The layout takes a dramatic turn on the back nine, as if someone slipped P.B. a hallucinatory drug and he metamorphosed into Seth Raynor or Mike Strantz. Hints at the revolutionary turn begin at the par 4 8th, with a pond at the right front of the green, simple enough to maneuver around but the first true hazard of the round. At the par 3 #9, water is in full regalia from tee to green but there is nothing dramatic or revolutionary about its positioning.
Then, at the turn, things indeed turn, with the earth gouged from the middle of the fairway at the 10th, the sandy bottom waiting to catch a slightly thinned shot (I obliged) and turn a short par 5 into a large headache. The elevated green, with a nearly two-story cliff along its right side, bunker at bottom, adds to the misery index. The hole is a real jolt after such a mild front nine.
At #11, a large waste bunker extends from tee to even with the 150-yard post, the largest waste area to this point. It seems utterly disharmonious with what has come before (but not what comes after). Pot bunkers guard the front of the green at #12, but the eye goes to the huge mounds that, from the tee box, appear to front the green but, in reality, are background to it. And so it goes in terms of design variety and eye appeal the rest of the way –- pot bunker directly in front of the green at the par 3 13th; huge mound blocking most of the green from the right half of the fairway at #14; hard dogleg right around a lake at #15; a blind, straight-up-the-hill tee shot at #16, with a nasty tall pine tree guarding the right side of the green; all carry over water to a crowned green at #17; and then the par 5 18th, which mimics so many finishing holes at professional tournaments (Harbour Town, Pebble Beach) with water down the entire left side to the edge of the green.

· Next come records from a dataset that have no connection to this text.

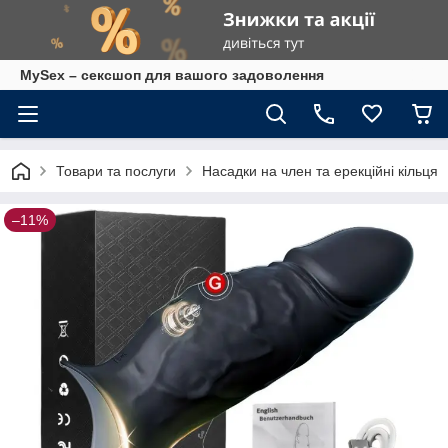
MySex – сексшоп для вашого задоволення
Товари та послуги
Насадки на член та ерекційні кільця
–11%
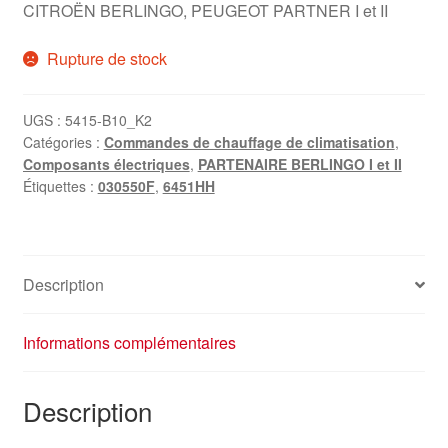
CITROËN BERLINGO, PEUGEOT PARTNER I et II
Rupture de stock
UGS :
5415-B10_K2
Catégories :
Commandes de chauffage de climatisation
,
Composants électriques
,
PARTENAIRE BERLINGO I et II
Étiquettes :
030550F
,
6451HH
Description
Informations complémentaires
Description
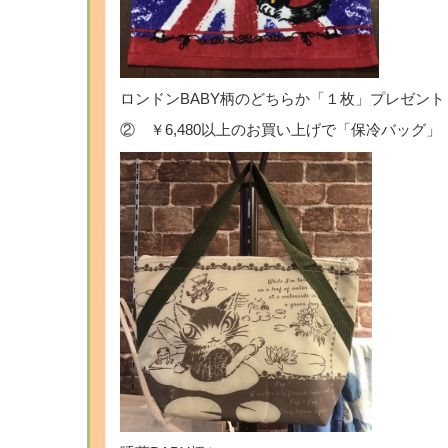
ロンドンBABY柄のどちらか「１枚」プレゼント
② ￥6,480以上のお買い上げで「保冷バッグ」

Columbia is about the hottest spot in all of South Carolina in summer, and I played in 100-degree heat. I was tempted to head for the air-conditioned safety of the car after nine. I am glad I didn’t.

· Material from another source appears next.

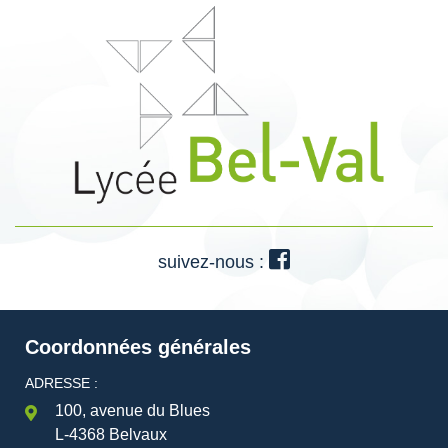
suivez-nous :
Coordonnées générales
ADRESSE :
100, avenue du Blues
L-4368 Belvaux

The community that surrounds the private Windermere Country Club is mature, well organized and landscaped, with mostly large brick homes priced in the mid-six figures. It is part of the larger Longcreek Plantation, which comprises the 27-hole Ellis Maples designed Columbia Country Club as well (a very nice traditional layout that was totally renovated in the early 2000s). Many of the Windermere homes feature nice views of fairways and greens but, with few exceptions, they are set well back on well-treed lots. If you would like more information on Windermere or the Columbia, SC, area, please contact me.
The bunkers fronting #8 at Windermere are about as tough as it gets on the front nine.
From the tee box at #12, it appears the large mounds might be in the fairway and blocking the approach to the green. However, they form the background for the green.
Somehow we never tire of those finishing holes around water that demand caution but reward prudent risk.